Article ID: | iaor200942177 |
Country: | United States |
Volume: | 56 |
Issue: | 4 |
Start Page Number: | 797 |
End Page Number: | 810 |
Publication Date: | Jul 2008 |
Journal: | Operations Research |
Authors: | Geyer Alois, Ziemba William T |
Keywords: | investment, programming: linear, programming: probabilistic |
This paper describes the financial planning model InnoALM we developed at Innovest for the Austrian pension fund of the electronics firm Siemens. The model uses a multiperiod stochastic linear programming framework with a flexible number of time periods of varying length. Uncertainty is modeled using multiperiod discrete probability scenarios for random return and other model parameters. The correlations across asset classes, of bonds, stocks, cash, and other financial instruments, are state dependent using multiple correlation matrices that correspond to differing market conditions. This feature allows InnoALM to anticipate and react to severe as well as normal market conditions. Austrian pension law and policy considerations can be modeled as constraints in the optimization.
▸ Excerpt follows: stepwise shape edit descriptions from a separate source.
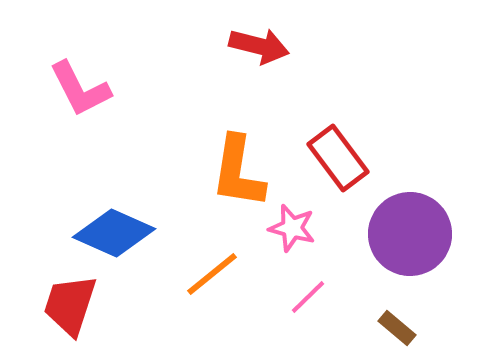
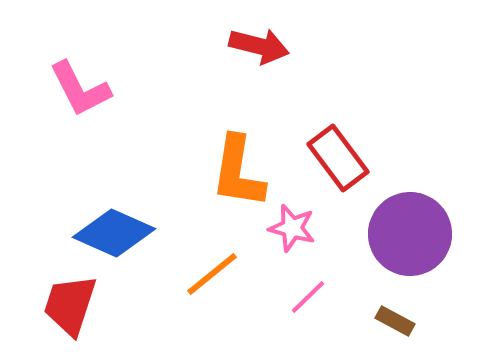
brown rectangle: moved 2 px left, 7 px up; rotated 12 degrees counterclockwise
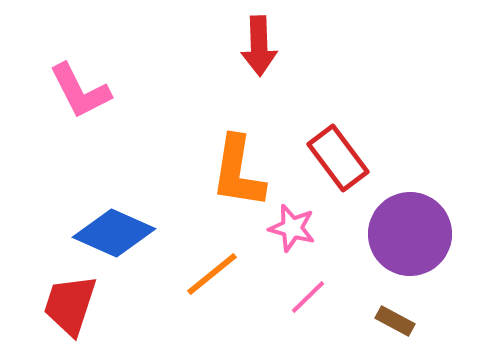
red arrow: rotated 74 degrees clockwise
pink L-shape: moved 2 px down
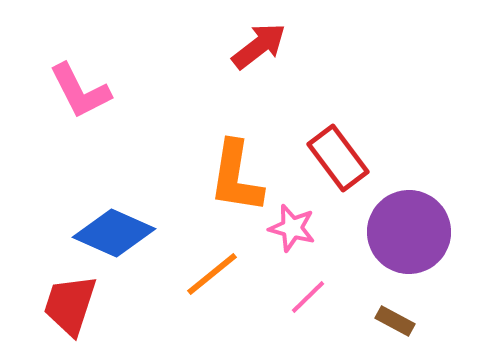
red arrow: rotated 126 degrees counterclockwise
orange L-shape: moved 2 px left, 5 px down
purple circle: moved 1 px left, 2 px up
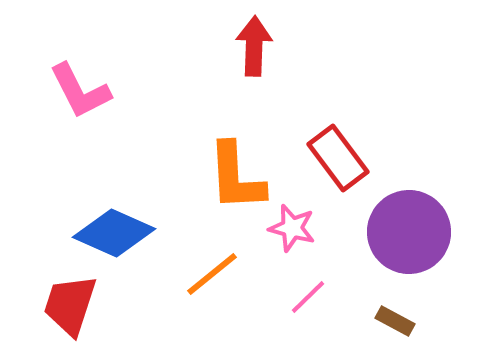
red arrow: moved 5 px left; rotated 50 degrees counterclockwise
orange L-shape: rotated 12 degrees counterclockwise
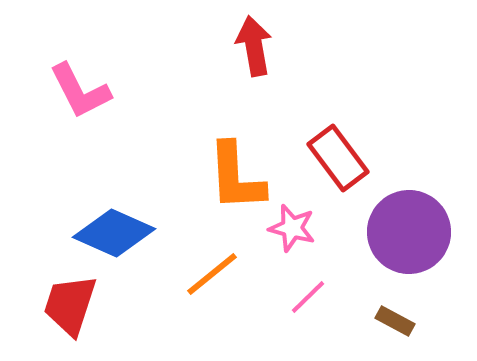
red arrow: rotated 12 degrees counterclockwise
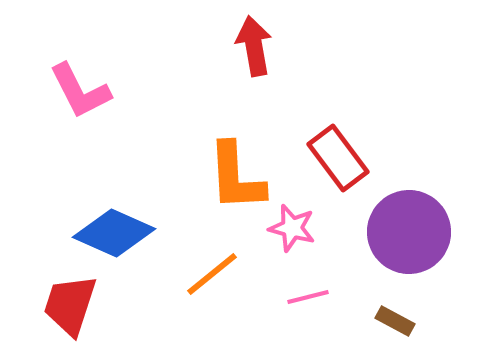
pink line: rotated 30 degrees clockwise
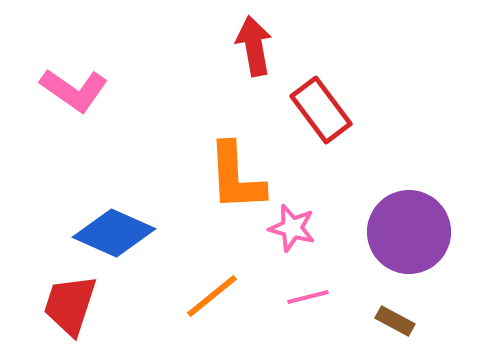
pink L-shape: moved 6 px left, 1 px up; rotated 28 degrees counterclockwise
red rectangle: moved 17 px left, 48 px up
orange line: moved 22 px down
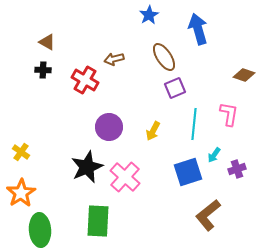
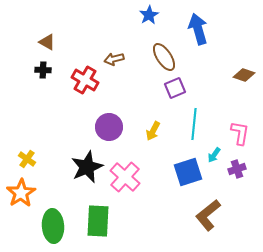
pink L-shape: moved 11 px right, 19 px down
yellow cross: moved 6 px right, 7 px down
green ellipse: moved 13 px right, 4 px up
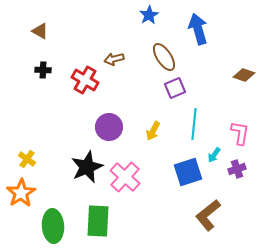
brown triangle: moved 7 px left, 11 px up
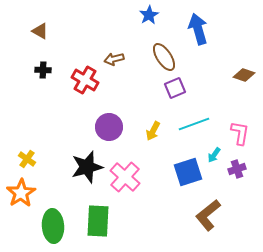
cyan line: rotated 64 degrees clockwise
black star: rotated 8 degrees clockwise
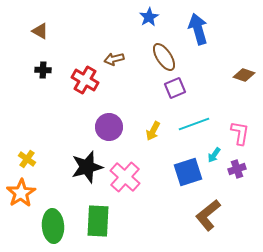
blue star: moved 2 px down
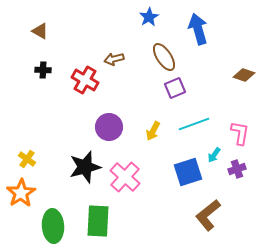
black star: moved 2 px left
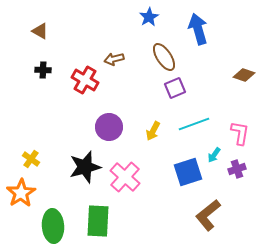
yellow cross: moved 4 px right
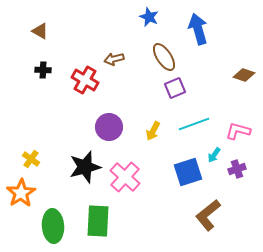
blue star: rotated 18 degrees counterclockwise
pink L-shape: moved 2 px left, 2 px up; rotated 85 degrees counterclockwise
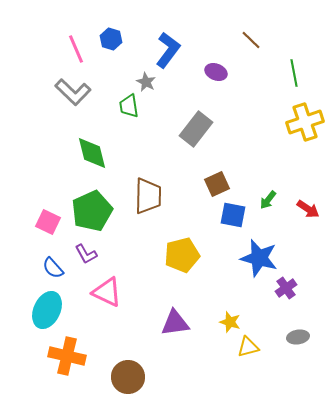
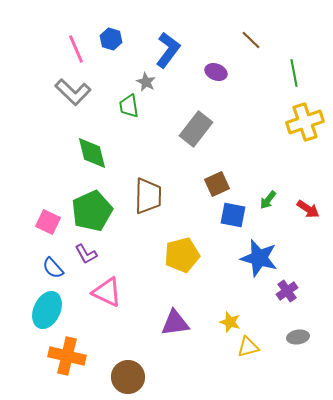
purple cross: moved 1 px right, 3 px down
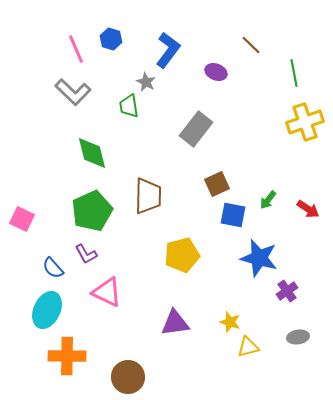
brown line: moved 5 px down
pink square: moved 26 px left, 3 px up
orange cross: rotated 12 degrees counterclockwise
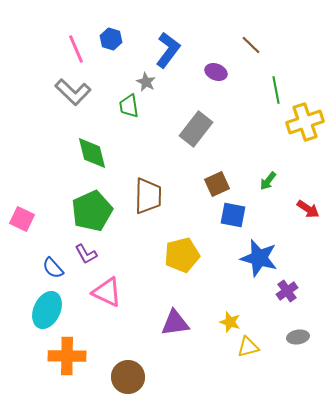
green line: moved 18 px left, 17 px down
green arrow: moved 19 px up
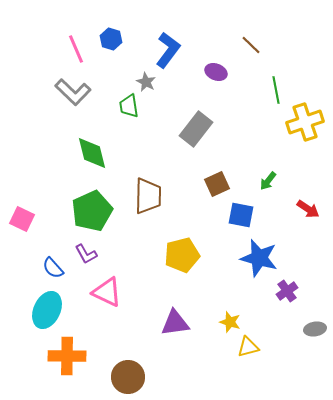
blue square: moved 8 px right
gray ellipse: moved 17 px right, 8 px up
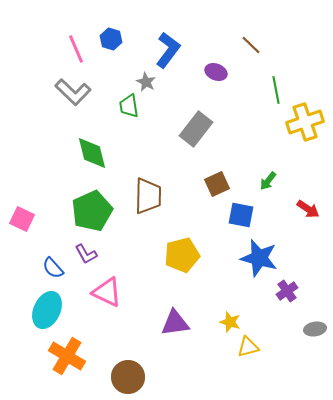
orange cross: rotated 30 degrees clockwise
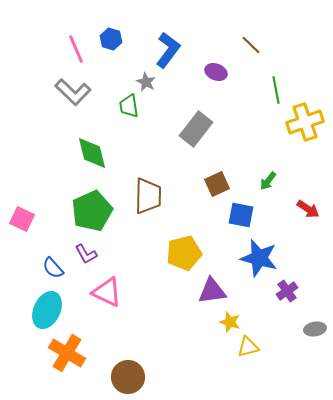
yellow pentagon: moved 2 px right, 2 px up
purple triangle: moved 37 px right, 32 px up
orange cross: moved 3 px up
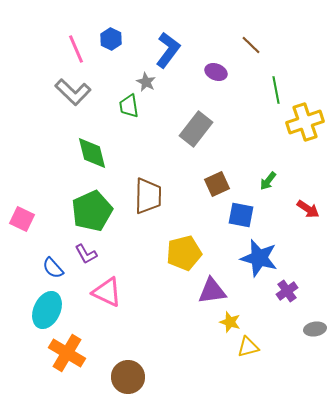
blue hexagon: rotated 10 degrees clockwise
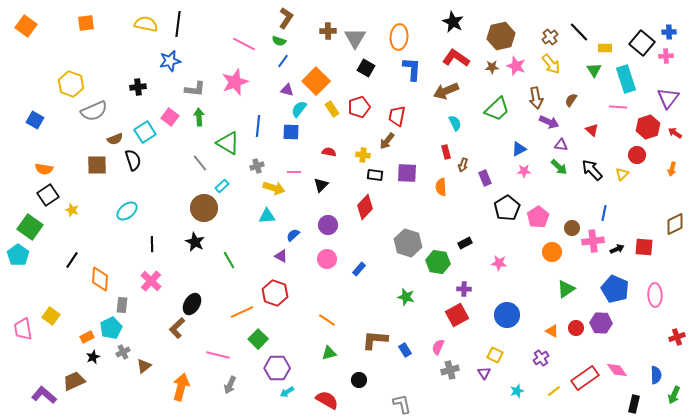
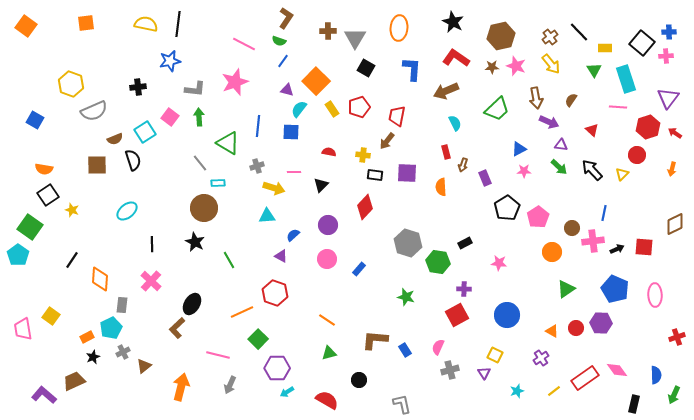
orange ellipse at (399, 37): moved 9 px up
cyan rectangle at (222, 186): moved 4 px left, 3 px up; rotated 40 degrees clockwise
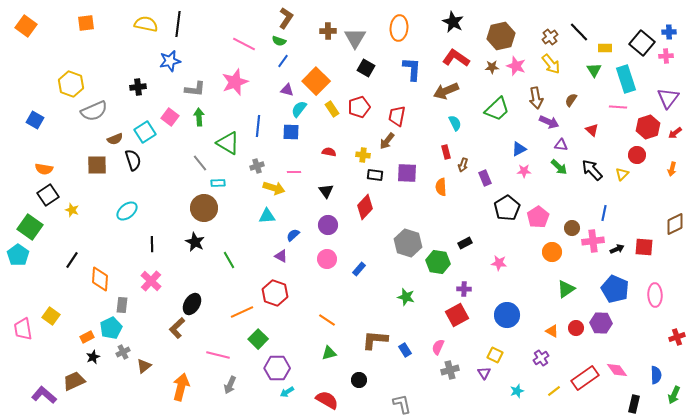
red arrow at (675, 133): rotated 72 degrees counterclockwise
black triangle at (321, 185): moved 5 px right, 6 px down; rotated 21 degrees counterclockwise
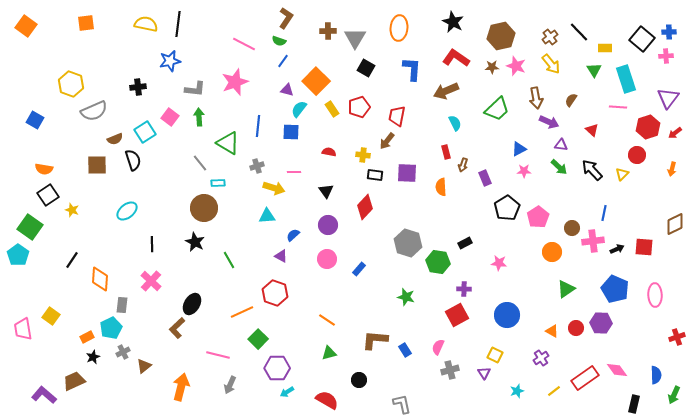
black square at (642, 43): moved 4 px up
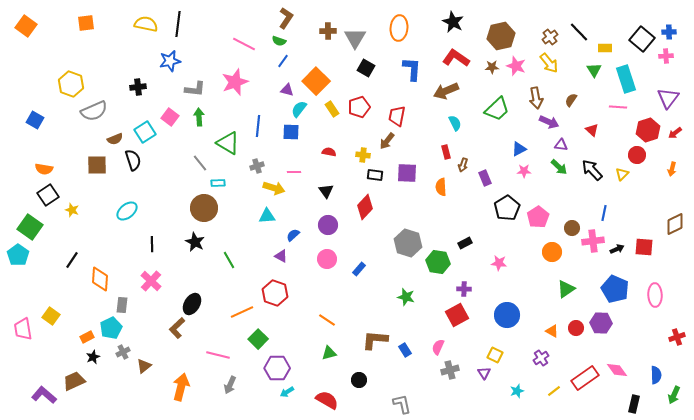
yellow arrow at (551, 64): moved 2 px left, 1 px up
red hexagon at (648, 127): moved 3 px down
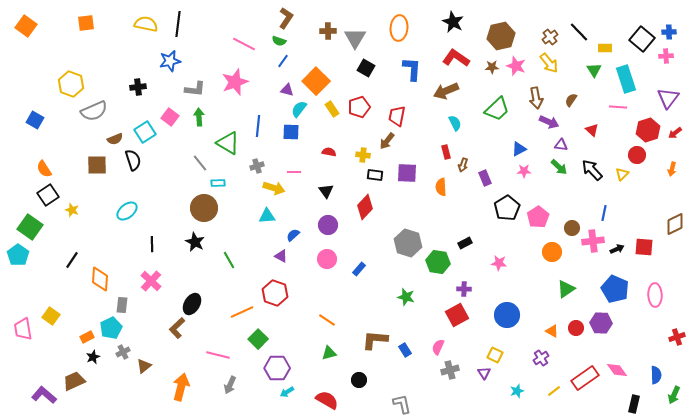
orange semicircle at (44, 169): rotated 48 degrees clockwise
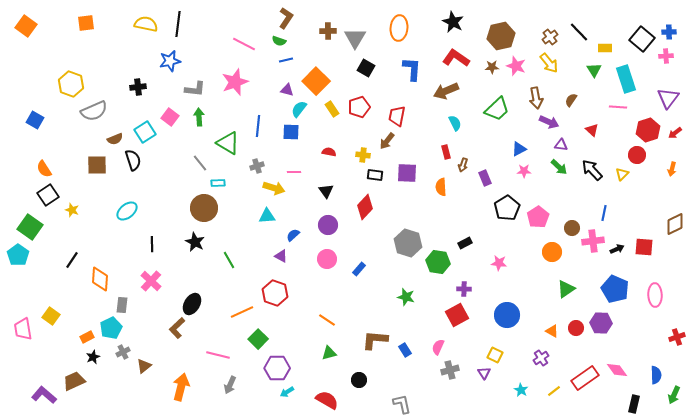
blue line at (283, 61): moved 3 px right, 1 px up; rotated 40 degrees clockwise
cyan star at (517, 391): moved 4 px right, 1 px up; rotated 24 degrees counterclockwise
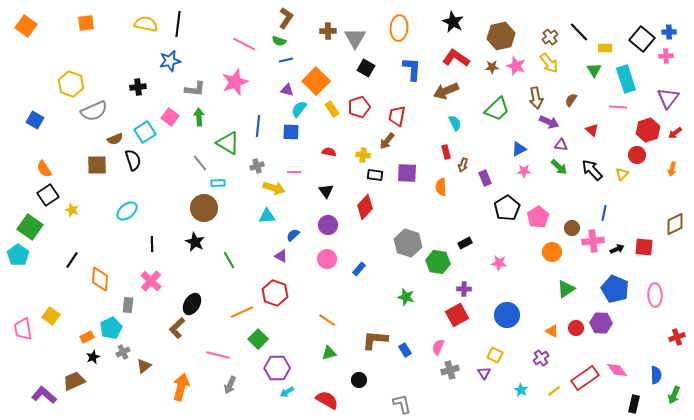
gray rectangle at (122, 305): moved 6 px right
The concave risk–averse preference function is to maximize the expected present value of terminal wealth at the specified horizon net of expected discounted convex (piecewise–linear) penalty costs for wealth and benchmark targets in each decision period. The model has been used since 2000 for Siemens Austria, Siemens worldwide, and to evaluate possible pension fund regulation changes in Austria.